[Document layout detection data]
-=-=-
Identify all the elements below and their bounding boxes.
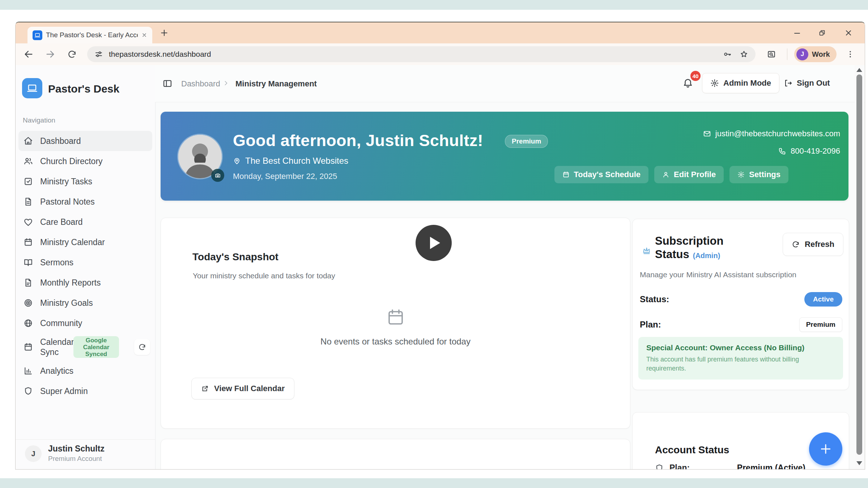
snapshot-subtitle: Your ministry schedule and tasks for tod… — [193, 271, 335, 280]
edit-profile-button[interactable]: Edit Profile — [654, 166, 724, 183]
refresh-button[interactable]: Refresh — [783, 233, 843, 256]
back-icon[interactable] — [22, 48, 35, 61]
sidebar-item-care-board[interactable]: Care Board — [18, 212, 152, 232]
bar-chart-icon — [24, 366, 33, 376]
report-file-icon — [24, 278, 33, 287]
breadcrumb-chevron-icon — [222, 80, 230, 88]
crown-icon — [642, 246, 651, 257]
gear-icon — [710, 79, 719, 87]
calendar-icon — [24, 237, 33, 247]
admin-mode-button[interactable]: Admin Mode — [702, 73, 779, 93]
premium-badge: Premium — [505, 135, 548, 148]
passwords-key-icon[interactable] — [723, 50, 732, 59]
page-scrollbar[interactable] — [855, 65, 864, 469]
gear-icon — [737, 171, 745, 178]
status-row: Status: Active — [640, 292, 842, 307]
browser-toolbar: thepastorsdesk.net/dashboard J Work — [16, 43, 865, 65]
video-play-button[interactable] — [416, 225, 452, 261]
sidebar-item-church-directory[interactable]: Church Directory — [18, 151, 152, 171]
breadcrumb-current: Ministry Management — [235, 79, 317, 89]
sidebar-user[interactable]: J Justin Schultz Premium Account — [16, 439, 155, 469]
users-icon — [24, 157, 33, 166]
date-line: Monday, September 22, 2025 — [233, 172, 337, 181]
home-icon — [24, 136, 33, 146]
forward-icon[interactable] — [44, 48, 57, 61]
bottom-strip — [0, 478, 868, 488]
sidebar-item-ministry-calendar[interactable]: Ministry Calendar — [18, 232, 152, 252]
sign-out-button[interactable]: Sign Out — [784, 73, 830, 93]
sync-refresh-icon[interactable] — [134, 339, 150, 355]
book-open-icon — [24, 258, 33, 267]
browser-window: The Pastor's Desk - Early Acces — [15, 22, 865, 470]
user-avatar: J — [25, 445, 42, 462]
sidebar-item-analytics[interactable]: Analytics — [18, 361, 152, 381]
app-logo-icon — [22, 78, 42, 98]
snapshot-empty-text: No events or tasks scheduled for today — [161, 337, 630, 347]
calendar-sync-icon — [24, 342, 33, 352]
page-content: Pastor's Desk Navigation Dashboard Churc… — [16, 65, 865, 469]
sidebar-item-monthly-reports[interactable]: Monthly Reports — [18, 273, 152, 293]
phone-line: 800-419-2096 — [778, 146, 840, 156]
sidebar-item-sermons[interactable]: Sermons — [18, 252, 152, 273]
sidebar-item-dashboard[interactable]: Dashboard — [18, 131, 152, 151]
user-name: Justin Schultz — [48, 444, 105, 454]
add-fab-button[interactable] — [809, 432, 842, 466]
greeting-banner: Good afternoon, Justin Schultz! Premium … — [161, 112, 848, 201]
bookmark-star-icon[interactable] — [740, 50, 748, 59]
window-close-button[interactable] — [843, 27, 854, 38]
todays-snapshot-card: Today's Snapshot Your ministry schedule … — [161, 218, 630, 429]
new-tab-button[interactable] — [159, 28, 169, 39]
url-text[interactable]: thepastorsdesk.net/dashboard — [109, 50, 723, 59]
app-name: Pastor's Desk — [48, 83, 119, 95]
app-topbar: Dashboard Ministry Management 40 Admin M… — [155, 65, 865, 102]
sidebar-item-super-admin[interactable]: Super Admin — [18, 381, 152, 401]
scroll-down-arrow[interactable] — [856, 461, 862, 465]
shield-icon — [24, 386, 33, 396]
church-line: The Best Church Websites — [233, 156, 348, 166]
card-partial — [161, 439, 630, 470]
url-bar[interactable]: thepastorsdesk.net/dashboard — [87, 46, 756, 62]
tab-close-icon[interactable] — [141, 32, 147, 38]
scroll-up-arrow[interactable] — [856, 68, 862, 72]
email-line: justin@thebestchurchwebsites.com — [703, 129, 840, 138]
search-sidebar-icon[interactable] — [765, 48, 778, 61]
target-icon — [24, 298, 33, 308]
scrollbar-thumb[interactable] — [856, 74, 862, 455]
sidebar-toggle-icon[interactable] — [162, 78, 173, 90]
reload-icon[interactable] — [65, 48, 78, 61]
site-settings-icon[interactable] — [94, 50, 103, 59]
browser-menu-icon[interactable] — [844, 48, 857, 61]
mail-icon — [703, 130, 711, 138]
sidebar-item-pastoral-notes[interactable]: Pastoral Notes — [18, 192, 152, 212]
person-icon — [662, 171, 669, 178]
screenshot-canvas: The Pastor's Desk - Early Acces — [0, 0, 868, 488]
account-status-title: Account Status — [655, 444, 729, 456]
phone-icon — [778, 147, 786, 155]
todays-schedule-button[interactable]: Today's Schedule — [554, 166, 649, 183]
subscription-title: Subscription Status(Admin) — [655, 234, 723, 262]
google-calendar-synced-badge: Google Calendar Synced — [73, 336, 119, 358]
toolbar-separator — [787, 48, 787, 60]
profile-label: Work — [812, 50, 830, 59]
view-full-calendar-button[interactable]: View Full Calendar — [191, 378, 294, 399]
browser-profile-chip[interactable]: J Work — [794, 46, 837, 62]
hero-actions: Today's Schedule Edit Profile Settings — [554, 166, 788, 183]
sidebar-item-ministry-goals[interactable]: Ministry Goals — [18, 293, 152, 313]
window-restore-button[interactable] — [817, 27, 827, 38]
browser-tab[interactable]: The Pastor's Desk - Early Acces — [27, 27, 152, 43]
admin-tag: (Admin) — [693, 252, 720, 260]
play-icon — [430, 237, 440, 249]
sidebar-nav: Dashboard Church Directory Ministry Task… — [18, 131, 152, 401]
breadcrumb-parent[interactable]: Dashboard — [181, 79, 220, 89]
sidebar-item-calendar-sync[interactable]: Calendar Sync Google Calendar Synced — [18, 333, 152, 361]
user-plan: Premium Account — [48, 455, 102, 463]
window-minimize-button[interactable] — [792, 27, 803, 38]
sidebar-item-community[interactable]: Community — [18, 313, 152, 333]
subscription-status-card: Subscription Status(Admin) Refresh Manag… — [632, 219, 849, 390]
camera-icon[interactable] — [211, 169, 224, 182]
settings-button[interactable]: Settings — [729, 166, 788, 183]
tab-title: The Pastor's Desk - Early Acces — [46, 31, 138, 39]
plan-premium-badge: Premium — [799, 317, 842, 332]
sidebar-item-ministry-tasks[interactable]: Ministry Tasks — [18, 171, 152, 192]
sign-out-icon — [784, 79, 792, 87]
-=-=-
Set every record down verbatim. No pictures belong in the copy.

**Response to this task:**
Identify all the elements below and their bounding boxes.
snapshot-subtitle: Your ministry schedule and tasks for tod… — [193, 271, 335, 280]
edit-profile-button[interactable]: Edit Profile — [654, 166, 724, 183]
refresh-button[interactable]: Refresh — [783, 233, 843, 256]
back-icon[interactable] — [22, 48, 35, 61]
sidebar-item-care-board[interactable]: Care Board — [18, 212, 152, 232]
bar-chart-icon — [24, 366, 33, 376]
report-file-icon — [24, 278, 33, 287]
breadcrumb-chevron-icon — [222, 80, 230, 88]
crown-icon — [642, 246, 651, 257]
gear-icon — [710, 79, 719, 87]
calendar-icon — [24, 237, 33, 247]
admin-mode-button[interactable]: Admin Mode — [702, 73, 779, 93]
premium-badge: Premium — [505, 135, 548, 148]
passwords-key-icon[interactable] — [723, 50, 732, 59]
page-scrollbar[interactable] — [855, 65, 864, 469]
gear-icon — [737, 171, 745, 178]
status-row: Status: Active — [640, 292, 842, 307]
browser-toolbar: thepastorsdesk.net/dashboard J Work — [16, 43, 865, 65]
video-play-button[interactable] — [416, 225, 452, 261]
sidebar-item-church-directory[interactable]: Church Directory — [18, 151, 152, 171]
breadcrumb-current: Ministry Management — [235, 79, 317, 89]
sidebar-user[interactable]: J Justin Schultz Premium Account — [16, 439, 155, 469]
users-icon — [24, 157, 33, 166]
date-line: Monday, September 22, 2025 — [233, 172, 337, 181]
home-icon — [24, 136, 33, 146]
forward-icon[interactable] — [44, 48, 57, 61]
bottom-strip — [0, 478, 868, 488]
sidebar-item-ministry-calendar[interactable]: Ministry Calendar — [18, 232, 152, 252]
sign-out-button[interactable]: Sign Out — [784, 73, 830, 93]
sync-refresh-icon[interactable] — [134, 339, 150, 355]
book-open-icon — [24, 258, 33, 267]
browser-window: The Pastor's Desk - Early Acces — [15, 22, 865, 470]
user-avatar: J — [25, 445, 42, 462]
sidebar-item-analytics[interactable]: Analytics — [18, 361, 152, 381]
app-logo-icon — [22, 78, 42, 98]
snapshot-empty-text: No events or tasks scheduled for today — [161, 337, 630, 347]
calendar-sync-icon — [24, 342, 33, 352]
page-content: Pastor's Desk Navigation Dashboard Churc… — [16, 65, 865, 469]
sidebar-item-monthly-reports[interactable]: Monthly Reports — [18, 273, 152, 293]
phone-line: 800-419-2096 — [778, 146, 840, 156]
sidebar-item-sermons[interactable]: Sermons — [18, 252, 152, 273]
sidebar-item-dashboard[interactable]: Dashboard — [18, 131, 152, 151]
user-name: Justin Schultz — [48, 444, 105, 454]
add-fab-button[interactable] — [809, 432, 842, 466]
greeting-banner: Good afternoon, Justin Schultz! Premium … — [161, 112, 848, 201]
bookmark-star-icon[interactable] — [740, 50, 748, 59]
window-close-button[interactable] — [843, 27, 854, 38]
todays-snapshot-card: Today's Snapshot Your ministry schedule … — [161, 218, 630, 429]
new-tab-button[interactable] — [159, 28, 169, 39]
url-text[interactable]: thepastorsdesk.net/dashboard — [109, 50, 723, 59]
app-name: Pastor's Desk — [48, 83, 119, 95]
app-topbar: Dashboard Ministry Management 40 Admin M… — [155, 65, 865, 102]
sidebar-item-super-admin[interactable]: Super Admin — [18, 381, 152, 401]
scroll-down-arrow[interactable] — [856, 461, 862, 465]
shield-icon — [24, 386, 33, 396]
church-line: The Best Church Websites — [233, 156, 348, 166]
card-partial — [161, 439, 630, 470]
url-bar[interactable]: thepastorsdesk.net/dashboard — [87, 46, 756, 62]
tab-close-icon[interactable] — [141, 32, 147, 38]
scroll-up-arrow[interactable] — [856, 68, 862, 72]
email-line: justin@thebestchurchwebsites.com — [703, 129, 840, 138]
search-sidebar-icon[interactable] — [765, 48, 778, 61]
target-icon — [24, 298, 33, 308]
scrollbar-thumb[interactable] — [856, 74, 862, 455]
sidebar-toggle-icon[interactable] — [162, 78, 173, 90]
reload-icon[interactable] — [65, 48, 78, 61]
site-settings-icon[interactable] — [94, 50, 103, 59]
browser-menu-icon[interactable] — [844, 48, 857, 61]
mail-icon — [703, 130, 711, 138]
sidebar-item-pastoral-notes[interactable]: Pastoral Notes — [18, 192, 152, 212]
person-icon — [662, 171, 669, 178]
screenshot-canvas: The Pastor's Desk - Early Acces — [0, 0, 868, 488]
account-status-title: Account Status — [655, 444, 729, 456]
phone-icon — [778, 147, 786, 155]
todays-schedule-button[interactable]: Today's Schedule — [554, 166, 649, 183]
subscription-title: Subscription Status(Admin) — [655, 234, 723, 262]
google-calendar-synced-badge: Google Calendar Synced — [73, 336, 119, 358]
toolbar-separator — [787, 48, 787, 60]
profile-label: Work — [812, 50, 830, 59]
view-full-calendar-button[interactable]: View Full Calendar — [191, 378, 294, 399]
browser-profile-chip[interactable]: J Work — [794, 46, 837, 62]
hero-actions: Today's Schedule Edit Profile Settings — [554, 166, 788, 183]
sidebar-item-ministry-goals[interactable]: Ministry Goals — [18, 293, 152, 313]
window-restore-button[interactable] — [817, 27, 827, 38]
browser-tab[interactable]: The Pastor's Desk - Early Acces — [27, 27, 152, 43]
admin-tag: (Admin) — [693, 252, 720, 260]
play-icon — [430, 237, 440, 249]
sidebar-nav: Dashboard Church Directory Ministry Task… — [18, 131, 152, 401]
breadcrumb-parent[interactable]: Dashboard — [181, 79, 220, 89]
sidebar-item-calendar-sync[interactable]: Calendar Sync Google Calendar Synced — [18, 333, 152, 361]
user-plan: Premium Account — [48, 455, 102, 463]
window-minimize-button[interactable] — [792, 27, 803, 38]
sidebar-item-community[interactable]: Community — [18, 313, 152, 333]
subscription-status-card: Subscription Status(Admin) Refresh Manag… — [632, 219, 849, 390]
camera-icon[interactable] — [211, 169, 224, 182]
settings-button[interactable]: Settings — [729, 166, 788, 183]
tab-title: The Pastor's Desk - Early Acces — [46, 31, 138, 39]
plan-premium-badge: Premium — [799, 317, 842, 332]
sidebar-item-ministry-tasks[interactable]: Ministry Tasks — [18, 171, 152, 192]
sign-out-icon — [784, 79, 792, 87]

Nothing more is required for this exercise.